* Assigned task: Find the string "States" in the listing and report every line that has it.

* Data supplied:
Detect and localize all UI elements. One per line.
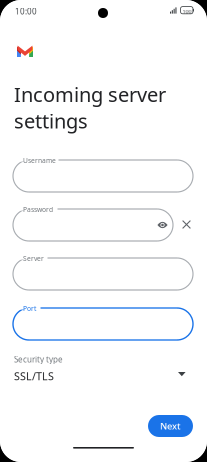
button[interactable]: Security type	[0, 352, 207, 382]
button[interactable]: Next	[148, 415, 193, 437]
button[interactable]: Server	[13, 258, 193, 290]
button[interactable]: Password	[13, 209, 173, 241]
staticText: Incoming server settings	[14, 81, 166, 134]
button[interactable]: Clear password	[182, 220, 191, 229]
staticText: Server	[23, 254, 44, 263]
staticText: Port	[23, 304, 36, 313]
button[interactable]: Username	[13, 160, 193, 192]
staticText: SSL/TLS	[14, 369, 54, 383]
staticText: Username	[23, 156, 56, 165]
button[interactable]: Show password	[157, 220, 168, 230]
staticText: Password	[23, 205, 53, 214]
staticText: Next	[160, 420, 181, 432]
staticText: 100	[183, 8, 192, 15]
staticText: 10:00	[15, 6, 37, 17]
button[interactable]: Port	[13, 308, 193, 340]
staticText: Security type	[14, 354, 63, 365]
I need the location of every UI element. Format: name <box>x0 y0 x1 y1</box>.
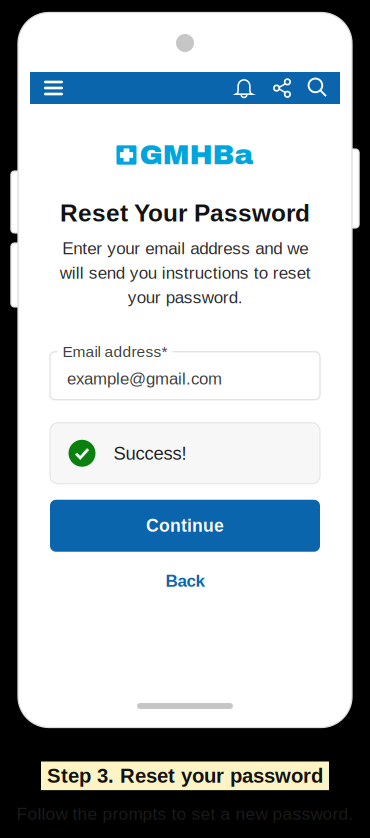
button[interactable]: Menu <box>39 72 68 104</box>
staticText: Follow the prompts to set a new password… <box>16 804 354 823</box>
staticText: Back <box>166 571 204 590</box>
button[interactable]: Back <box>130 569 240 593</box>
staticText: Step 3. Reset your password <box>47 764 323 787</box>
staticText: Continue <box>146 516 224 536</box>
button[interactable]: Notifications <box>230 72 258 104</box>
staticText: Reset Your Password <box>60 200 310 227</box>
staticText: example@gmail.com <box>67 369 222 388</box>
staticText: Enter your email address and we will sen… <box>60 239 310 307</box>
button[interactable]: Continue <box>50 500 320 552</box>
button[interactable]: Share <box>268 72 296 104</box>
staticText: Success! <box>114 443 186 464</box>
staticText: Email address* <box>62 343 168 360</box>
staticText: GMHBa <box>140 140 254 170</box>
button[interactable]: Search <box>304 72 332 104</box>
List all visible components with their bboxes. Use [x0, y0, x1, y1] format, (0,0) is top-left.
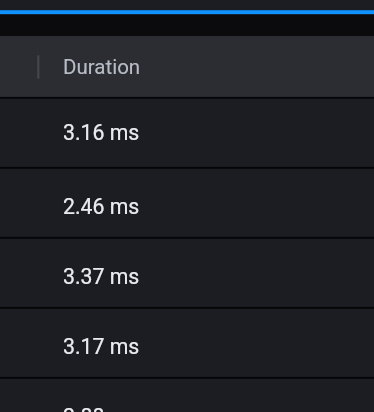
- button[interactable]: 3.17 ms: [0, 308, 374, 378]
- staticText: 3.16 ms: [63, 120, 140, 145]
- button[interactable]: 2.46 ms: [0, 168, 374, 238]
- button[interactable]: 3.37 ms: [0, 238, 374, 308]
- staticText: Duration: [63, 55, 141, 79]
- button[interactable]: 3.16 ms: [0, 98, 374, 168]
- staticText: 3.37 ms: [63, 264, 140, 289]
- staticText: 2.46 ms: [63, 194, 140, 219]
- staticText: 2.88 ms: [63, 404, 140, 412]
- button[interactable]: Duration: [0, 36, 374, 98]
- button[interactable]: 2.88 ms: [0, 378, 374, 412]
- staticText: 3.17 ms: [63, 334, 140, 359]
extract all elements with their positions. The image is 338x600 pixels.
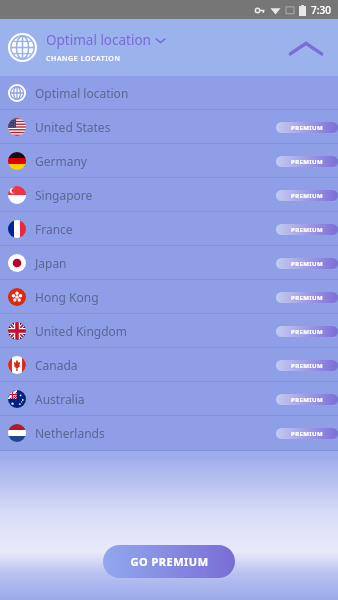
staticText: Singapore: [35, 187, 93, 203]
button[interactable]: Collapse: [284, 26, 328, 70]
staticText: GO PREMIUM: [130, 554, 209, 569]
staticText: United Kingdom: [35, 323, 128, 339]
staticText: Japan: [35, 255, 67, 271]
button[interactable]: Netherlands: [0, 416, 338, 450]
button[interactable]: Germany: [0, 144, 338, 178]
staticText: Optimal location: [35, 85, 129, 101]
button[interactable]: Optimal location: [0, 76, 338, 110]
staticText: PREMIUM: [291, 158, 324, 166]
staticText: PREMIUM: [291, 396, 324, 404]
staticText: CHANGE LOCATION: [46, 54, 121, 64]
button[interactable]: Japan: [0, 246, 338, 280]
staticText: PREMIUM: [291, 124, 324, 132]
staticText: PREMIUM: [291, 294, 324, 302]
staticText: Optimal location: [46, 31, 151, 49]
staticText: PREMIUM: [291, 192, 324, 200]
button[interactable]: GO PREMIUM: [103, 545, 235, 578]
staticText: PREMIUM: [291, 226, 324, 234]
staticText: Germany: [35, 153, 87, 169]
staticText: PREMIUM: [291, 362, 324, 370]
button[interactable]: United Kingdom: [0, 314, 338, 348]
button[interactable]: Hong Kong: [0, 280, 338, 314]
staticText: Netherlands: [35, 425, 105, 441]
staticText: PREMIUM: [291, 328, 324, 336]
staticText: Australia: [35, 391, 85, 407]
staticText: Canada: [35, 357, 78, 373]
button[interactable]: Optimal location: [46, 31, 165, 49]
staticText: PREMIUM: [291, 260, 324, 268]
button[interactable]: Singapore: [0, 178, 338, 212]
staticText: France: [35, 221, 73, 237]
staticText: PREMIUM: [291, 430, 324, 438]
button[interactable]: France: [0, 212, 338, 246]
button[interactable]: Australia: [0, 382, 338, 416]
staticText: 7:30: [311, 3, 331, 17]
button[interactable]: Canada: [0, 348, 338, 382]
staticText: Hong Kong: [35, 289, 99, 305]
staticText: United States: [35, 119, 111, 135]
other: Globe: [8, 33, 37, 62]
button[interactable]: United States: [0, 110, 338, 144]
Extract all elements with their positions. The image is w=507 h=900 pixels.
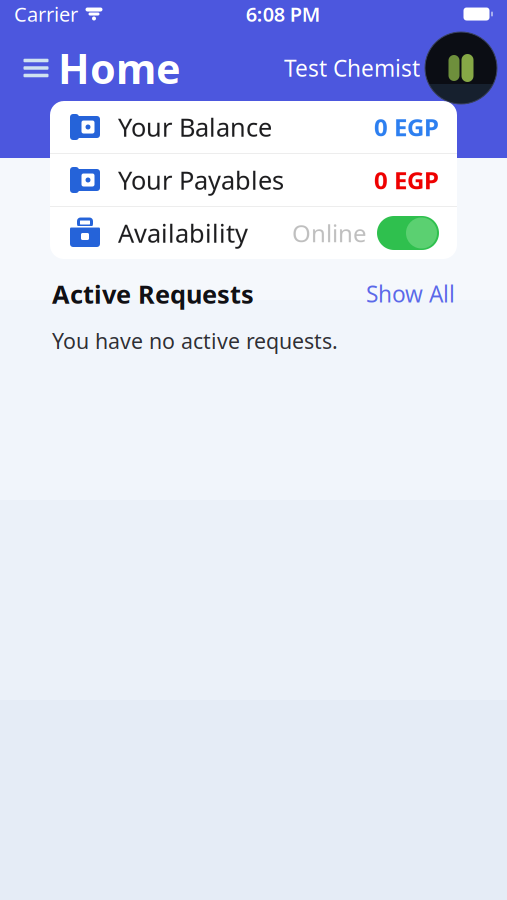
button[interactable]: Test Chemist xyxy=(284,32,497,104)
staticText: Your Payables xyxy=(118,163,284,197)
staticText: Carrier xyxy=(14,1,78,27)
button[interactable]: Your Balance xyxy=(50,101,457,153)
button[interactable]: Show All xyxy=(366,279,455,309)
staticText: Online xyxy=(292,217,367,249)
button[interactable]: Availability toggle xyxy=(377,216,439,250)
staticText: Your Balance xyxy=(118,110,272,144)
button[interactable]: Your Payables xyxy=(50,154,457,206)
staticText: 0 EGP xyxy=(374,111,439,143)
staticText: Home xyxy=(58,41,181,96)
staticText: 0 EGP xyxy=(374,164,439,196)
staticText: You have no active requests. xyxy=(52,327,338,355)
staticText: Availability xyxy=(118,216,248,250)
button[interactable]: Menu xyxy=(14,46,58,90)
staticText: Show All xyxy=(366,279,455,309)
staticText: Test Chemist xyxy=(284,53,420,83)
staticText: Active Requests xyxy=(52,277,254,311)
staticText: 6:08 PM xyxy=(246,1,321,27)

* Finished task:
staticText: United States: [35, 119, 111, 135]
button[interactable]: United States: [0, 110, 338, 144]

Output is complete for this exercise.